Yesterday, May 5, 2016, was the 64th official National Day of Prayer. The National Day of Prayer was created in 1952 by a joint resolution of the United States Congress, and signed into law by President Harry S. Truman. It was 13 years later that President Lyndon B Johnson signed in to law the Elementary and Secondary Education Act of 1965. Now, why would I even reference the ESEA in an article about the National Day of Prayer? It’s because the later Act has been a part of the assault on the earlier.
As I saw several posts on various Social Media feeds yesterday, I saw at least one comment in every thread following these post something related to, “Hey, don’t you know that we have the ‘separation of Church and State’ in this Country?!” This is the tie between the two Acts mentioned above. I have no doubt that without the intervention of the national government and its secular Educrats, in to the general public school system; our populace would today not be so ignorant of the true history of our Republic. There is no question that the volumes of history on the connection between this Nation and National calls for Prayer has been systematically expunged from our public schools and replaced with this “separation of Church and State” idiocy.
This has to come from the removal of Civics and the teaching the truth about our Founders and our Founding Documents from our public schools. In the place of the truth, we now have the teaching of “Our Founders were mostly secularists, Deists, agnostics and atheists and made sure that there was a clear ‘separation of religion (Church) and government (State)’ in the design of this Republic. But, to the surprise of those who have actually read our Constitution, it has NO reference to anything about a “separation of Church and State”. There is only a single reference to religion in the document, which resides in the 1st Amendment- “Congress shall make no law respecting an establishment of religion, or prohibiting the free exercise thereof; or abridging the freedom of speech, or of the press; or the right of the people peaceably to assemble, and to petition the Government for a redress of grievances.”
The 1st Amendment is then limited in its scope by the 10th Amendment which states- “The powers not delegated to the United States by the Constitution, nor prohibited by it to the States, are reserved to the States respectively, or to the people.” The brilliance of the design of our Founders, which seems to have been removed through the education system, was that the Founders saw the Sovereign States as the seat of government powers, except in those particular powers that were specified in the Constitution. Since the 1st Amendment STARTS with “Congress shall make no law”, they were saying that the federal government had no place in these areas. And the 10th Amendment then says these areas are to be governed by the States.

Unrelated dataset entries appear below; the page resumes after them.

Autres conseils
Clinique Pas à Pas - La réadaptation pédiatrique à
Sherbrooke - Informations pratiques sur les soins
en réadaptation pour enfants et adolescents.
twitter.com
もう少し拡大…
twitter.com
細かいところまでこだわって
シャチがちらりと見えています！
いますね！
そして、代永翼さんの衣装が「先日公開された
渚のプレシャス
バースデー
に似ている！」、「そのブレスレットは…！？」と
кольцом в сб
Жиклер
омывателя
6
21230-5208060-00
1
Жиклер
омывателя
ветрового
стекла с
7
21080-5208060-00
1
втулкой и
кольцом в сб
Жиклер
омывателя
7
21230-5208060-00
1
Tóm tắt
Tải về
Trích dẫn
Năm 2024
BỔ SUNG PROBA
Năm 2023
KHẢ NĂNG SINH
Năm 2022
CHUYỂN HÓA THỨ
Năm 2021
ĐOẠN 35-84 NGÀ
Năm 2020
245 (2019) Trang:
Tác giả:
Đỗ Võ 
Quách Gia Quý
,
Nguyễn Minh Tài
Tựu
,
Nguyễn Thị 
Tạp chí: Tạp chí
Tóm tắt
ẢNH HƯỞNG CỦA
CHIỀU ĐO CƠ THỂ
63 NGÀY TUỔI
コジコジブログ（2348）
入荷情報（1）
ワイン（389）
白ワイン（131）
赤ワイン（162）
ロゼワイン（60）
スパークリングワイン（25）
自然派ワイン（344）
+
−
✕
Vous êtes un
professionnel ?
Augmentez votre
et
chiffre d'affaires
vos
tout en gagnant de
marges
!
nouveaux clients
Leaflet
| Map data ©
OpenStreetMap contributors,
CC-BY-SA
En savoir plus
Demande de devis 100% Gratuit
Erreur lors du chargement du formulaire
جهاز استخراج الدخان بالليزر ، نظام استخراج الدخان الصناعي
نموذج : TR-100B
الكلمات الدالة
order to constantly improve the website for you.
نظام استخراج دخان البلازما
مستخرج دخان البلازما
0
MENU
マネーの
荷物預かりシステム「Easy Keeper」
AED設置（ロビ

There are those who now argue that this is no longer applicable because of the “catch all clause” in the 14th Amendment, “No State shall make or enforce any law which shall abridge the privileges or immunities of citizens of the United States; nor shall any State deprive any person of life, liberty, or property, without due process of law; nor deny to any person within its jurisdiction the equal protection of the laws.” I would contend that there is NOTHING in any law that says any Citizen has legal protection from being offended as it seems many contend they are by the public display or practice of ANY religious actions or rituals. So, there is no reason to codify a “separation of Church and State”. I hope that we will continue to humble ourselves as a Nation before God and observe our National Day of Prayer.
I close this article with this quote from one of our Founders, the one who many of those quoting “separation of Church and State” say was the driving force behind it, “Fasting and prayer are religious exercises; the enjoining them an act of discipline. Every religious society has a right to determine for itself the time for these exercises, and the objects proper for them, according to their own particular tenets; and right can never be safer than in their hands, where the Constitution has deposited it.” —Thomas Jefferson, 1808
God Bless America! And America, Bless God Again!